There is the distinct possibility that we would have much to learn from extraterrestrial beings, and much to learn from the species that share this planet with us, if we only knew how to communicate with them.
In a remarkable series of studies that spanned a decade, John Lilly, MD, set out to do just that with dolphins. He chose dolphins primarily because the dolphin brain is similar to the human brain in both size and complexity and he felt they would be the logical first choice for trying to establish interspecies communication.
Dolphins communicate almost solely by sonic transmissions. They use sonic and ultrasonic waves to scan their surroundings and to identify objects by shape and distance, and they seem to be able to transmit information to each other. Lilly attempted to analyze and codify their underwater sounds in search of patterns that might indicate language.

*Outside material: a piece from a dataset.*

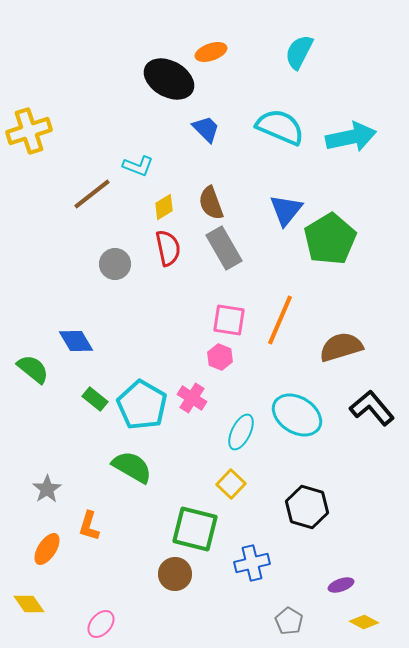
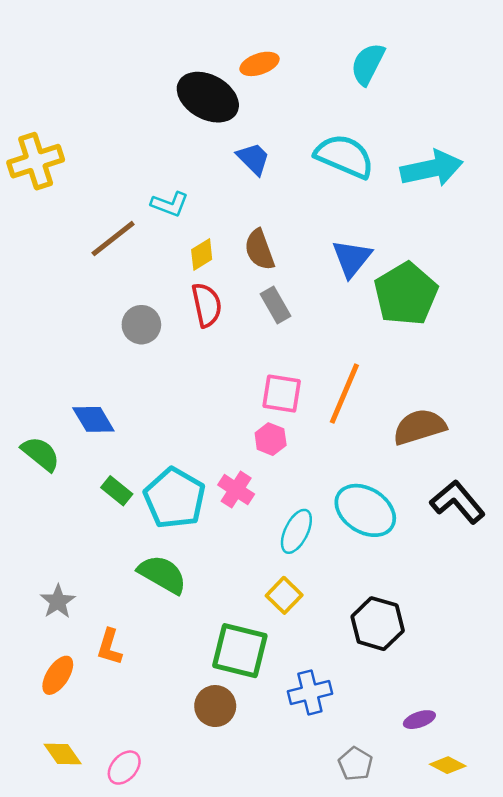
gray rectangle: (224, 248) -> (275, 305), size x0.7
yellow diamond: (29, 604) -> (63, 754), moved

In another series of experiments, he studied the ability of dolphins to mimic human sounds (dolphins are able to vocalize out of the water). He thought that if dolphins could learn to communicate in the human mode as we were learning to understand their language, there would be a greater possibility for finding common ground.
I once asked Dr. John Lilly what he thought dolphins did with their large forebrains. Something else," he replied. I asked if there was any way I could get an inkling of what that "something else" was. He said, "Yes: swim with them." I did. It was "something else."—Roedy Green
After a lapse of several years, Lilly returned to his research, this time using a computer as a language interface. While he was not successful in establishing true interspecies communication, he worked in the full expectation of eventually doing so, to the mutual benefit of humans and dolphins. Lilly's work invites us to speculate on our own modes of communication. We humans receive at least 80 percent of our input visually; then, in order to communicate, we must translate our experience into words, which we then generally convey orally. For dolphins, the major input is aural, so they need not translate their experiences from one medium to another in order to communicate. Their communication is more efficient and accurate than ours, and less information is lost in the process. If we could communicate as directly as dolphins do, there would be much less misunderstanding and a greater degree of intimacy than we usually experience in our exchanges with each other. Communications would probably resemble those rare moments of contact we share with someone when minds seem to be joined and words are unnecessary.